When Lim returned to Hong Kong in 2017, she officially launched “Heal with May” and became a well-being coach.

Aside from leading private and group yoga and meditation classes, she also delivers talks and has a number of private clients, whom she helps with navigating stress and achieving harmony and balance.
Lim at The Oriental Spa at the Landmark Mandarin Oriental in Central. Photo: Jonathan Wong

In a high-pressure city like Hong Kong, many people don’t realise that they are stressed, Lim says.

“It’s almost like we are addicted to the stress, and then it makes us very grumpy and aggressive.”

When people face continuous stress and pressure that is left unaddressed, it can lead to an amygdala hijack – an overwhelming emotional response disproportionate to the circumstance – that triggers the fight-or-flight response, Lim says.

“If you’re on that mode all the time without a break, so you’re shaking all the time, you will break down,” she says.

Lim officially launched Heal with May and became a well-being coach and yoga instructor in 2017. Photo: May Lim
In her sessions, she helps clients – including executives, senior partners at law firms and even Hong Kong actress Chingmy Yau – release tension and “return to neutral” through breathwork.
“Breathing is the best tool to help calm us down very quickly,” she says. “A lot of my work is also quite science-based.

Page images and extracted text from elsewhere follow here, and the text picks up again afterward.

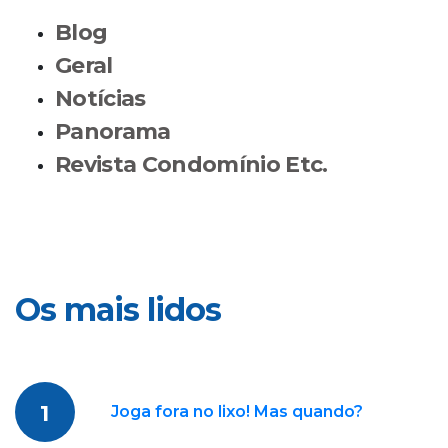
Blog
Geral
Notícias
Panorama
Revista Condomínio Etc.
Os mais lidos
1
Joga fora no lixo! Mas quando?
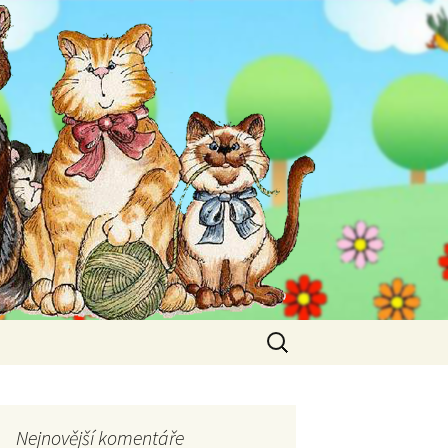
Vyhledávání
Nejnovější komentáře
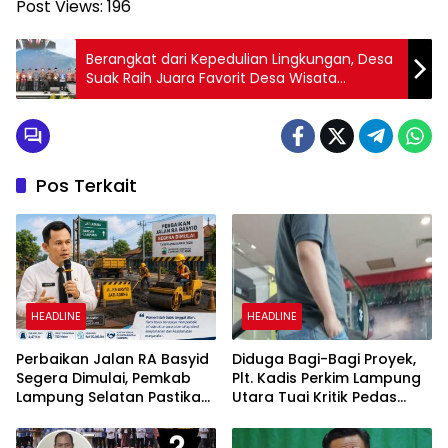
Post Views:
196
Berangkat dari Kepedulian Lingkungan, Desa
Suak Raih Juara Favorit Desa Wisata
Nusantara 2025 Tingkat Nasional
Pos Terkait
HEADLINE
HEADLINE
Perbaikan Jalan RA Basyid
Diduga Bagi-Bagi Proyek,
Segera Dimulai, Pemkab
Plt. Kadis Perkim Lampung
Lampung Selatan Pastikan
Utara Tuai Kritik Pedas
Mobilitas Warga Lebih
Netizen
Aman dan Nyaman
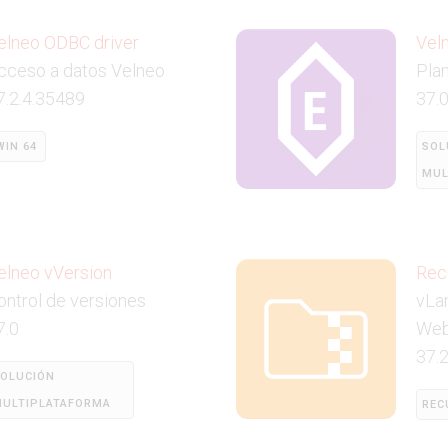
elneo ODBC driver
Vel
cceso a datos Velneo
Plan
7.2.4.35489
37.
WIN 64
SOL
MUL
elneo vVersion
Rec
ontrol de versiones
vLa
7.0
We
37.
OLUCIÓN
ULTIPLATAFORMA
REC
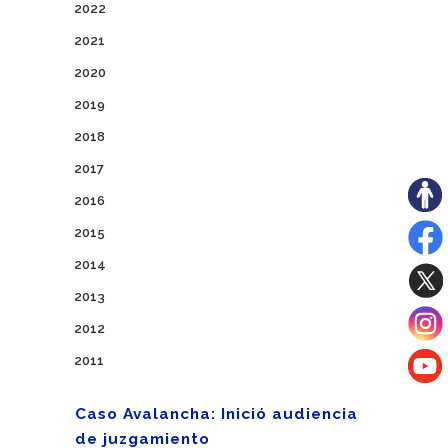
2022
2021
2020
2019
2018
2017
2016
2015
2014
2013
2012
2011
Caso Avalancha: Inició audiencia
de juzgamiento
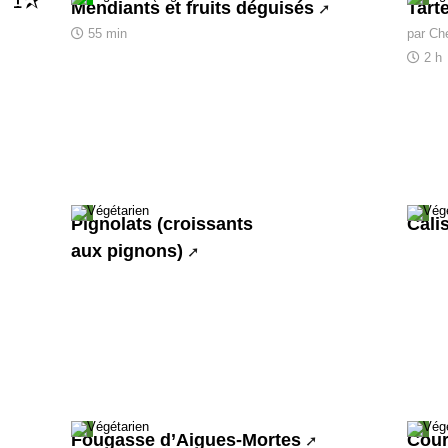
1
Mendiants et fruits déguisés
Tart
55 min
par Ch
2 h
Pignolats (croissants
Cali
aux pignons)
Fougasse d’Aigues-Mortes
Cour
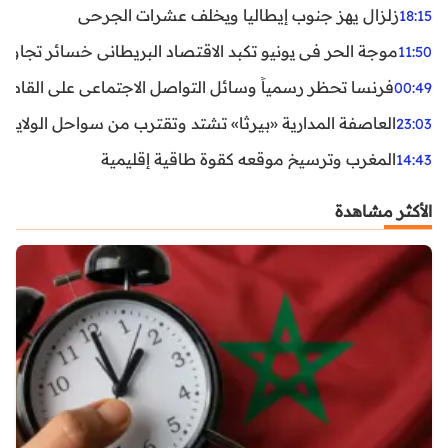
زلزال يهز جنوب إيطاليا ويخلف عشرات الجرحى
18:15
موجة الحر في يونيو تكبد الاقتصاد البريطاني خسائر تجاوزت 1.5 مليار دول
11:50
فرنسا تحظر رسمياً وسائل التواصل الاجتماعي على القاصرين دو
00:49
العاصفة المدارية «بيرثا» تشتد وتقترب من سواحل الولايات
23:03
المغرب وترسيخ موقعه كقوة طاقية إقليمية
14:43
الأكثر مشاهدة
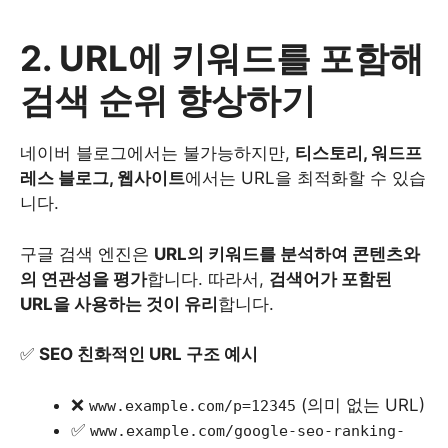
2. URL에 키워드를 포함해
검색 순위 향상하기
네이버 블로그에서는 불가능하지만,
티스토리, 워드프
레스 블로그, 웹사이트
에서는 URL을 최적화할 수 있습
니다.
구글 검색 엔진은
URL의 키워드를 분석하여 콘텐츠와
의 연관성을 평가
합니다. 따라서,
검색어가 포함된
URL을 사용하는 것이 유리
합니다.
✅
SEO 친화적인 URL 구조 예시
❌
(의미 없는 URL)
www.example.com/p=12345
✅
www.example.com/google-seo-ranking-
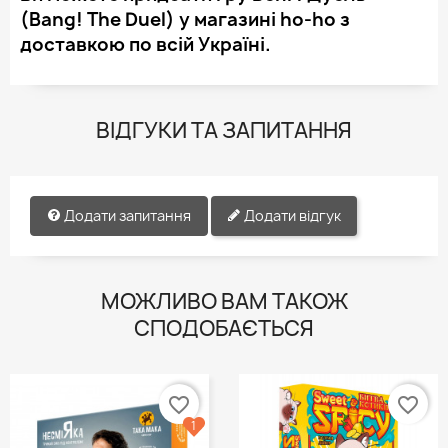
(Bang! The Duel) у магазині ho-ho з
доставкою по всій Україні.
ВІДГУКИ ТА ЗАПИТАННЯ
Додати запитання
Додати відгук
МОЖЛИВО ВАМ ТАКОЖ
СПОДОБАЄТЬСЯ
favorite_border
favorite_border
1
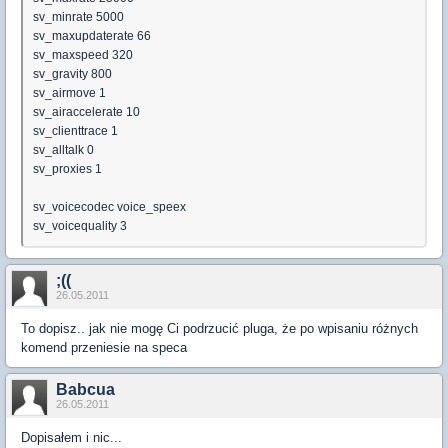
sv_minrate 5000
sv_maxupdaterate 66
sv_maxspeed 320
sv_gravity 800
sv_airmove 1
sv_airaccelerate 10
sv_clienttrace 1
sv_alltalk 0
sv_proxies 1
sv_voicecodec voice_speex
sv_voicequality 3
;((
26.05.2011
To dopisz.. jak nie mogę Ci podrzucić pluga, że po wpisaniu różnych
komend przeniesie na speca
Babcua
26.05.2011
Dopisałem i nic...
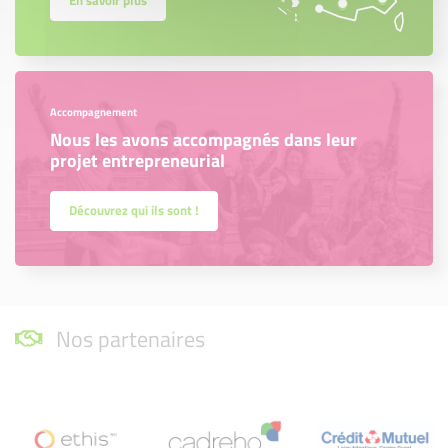
En savoir plus
Accompagnement
Nous les avons accompagnés dans leur
projet entrepreneurial
Découvrez qui ils sont !
Nos partenaires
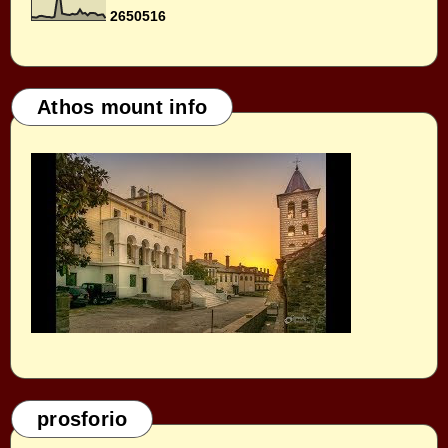
2
6
5
0
5
1
6
Athos mount info
prosforio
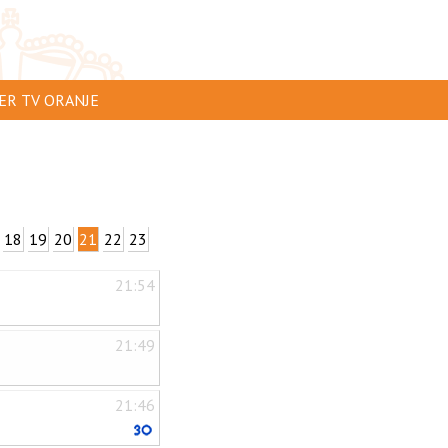
ER TV ORANJE
AR TE ZIEN
IP INSTUREN
VERTEREN
18
19
20
21
22
23
SCLAIMER
21:54
IVACY
NTACT
21:49
21:46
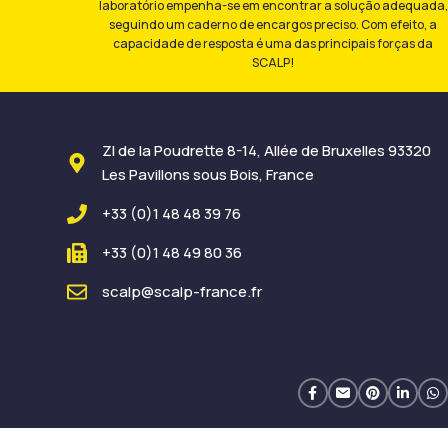
laboratório empenha-se em encontrar a solução adequada,
seguindo um caderno de encargos preciso. Com efeito, a
capacidade de resposta é uma das principais forças da
SCALP!
ZI de la Poudrette 8-14, Allée de Bruxelles 93320
Les Pavillons sous Bois, France
+33 (0)1 48 48 39 76
+33 (0)1 48 49 80 36
scalp@scalp-france.fr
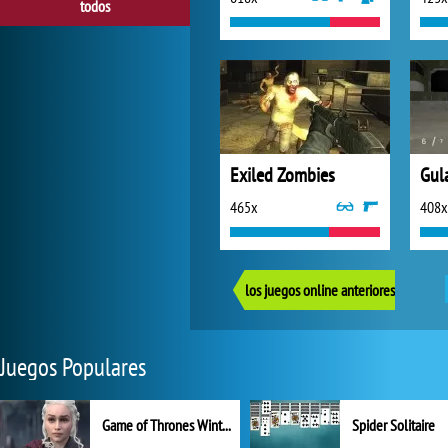
todos
Exiled Zombies
Gul
465x
408x
los juegos online anteriores
Juegos Populares
Game of Thrones Winter is Coming
Spider Solitaire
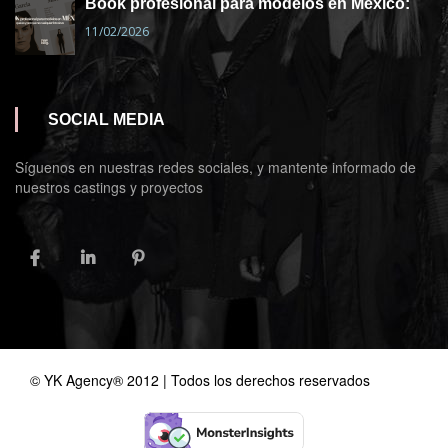
Book profesional para modelos en México:
11/02/2026
SOCIAL MEDIA
Síguenos en nuestras redes sociales, y mantente informado de
nuestros castings y proyectos
FACEBOOK
LINKEDIN
PINTEREST
© YK Agency® 2012 | Todos los derechos reservados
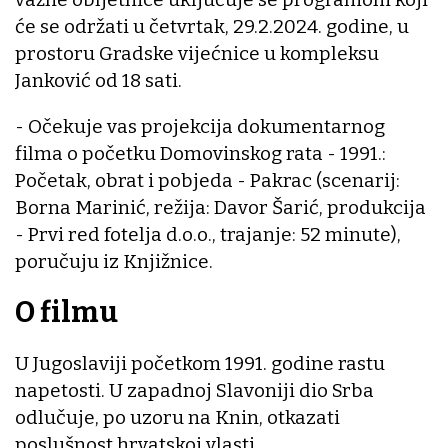
će se održati u četvrtak, 29.2.2024. godine, u
prostoru Gradske vijećnice u kompleksu
Janković od 18 sati.
- Očekuje vas projekcija dokumentarnog
filma o početku Domovinskog rata - 1991.:
Početak, obrat i pobjeda - Pakrac (scenarij:
Borna Marinić, režija: Davor Šarić, produkcija
- Prvi red fotelja d.o.o., trajanje: 52 minute),
poručuju iz Knjižnice.
O filmu
U Jugoslaviji početkom 1991. godine rastu
napetosti. U zapadnoj Slavoniji dio Srba
odlučuje, po uzoru na Knin, otkazati
poslušnost hrvatskoj vlasti.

It’s very much based on the nervous system, and how we can activate our vagus nerve to then calm down the system to bring more balance and harmony.”

Lim has three stress-relieving tips that can be easily employed in daily life.

Lim quit her job at Yahoo Asia, sold her car and left everything behind to move to Nepal – the birthplace of Buddha – to search for the meaning of life. Photo: May Lim

First, she recommends sitting in silence for a few minutes before you start your day, to focus on breathing, set your day with an intention, to “remember your why” and to achieve peace of mind.

Like many others, she also recommends exercising or daily movement, though it should be tailored to your abilities and desires. “Sitting is the new smoking,” she says.

The final tip she has is to practise gratitude, daily.

“I believe that we have the power to self-heal,” she says. “We just don’t give it enough time and space.”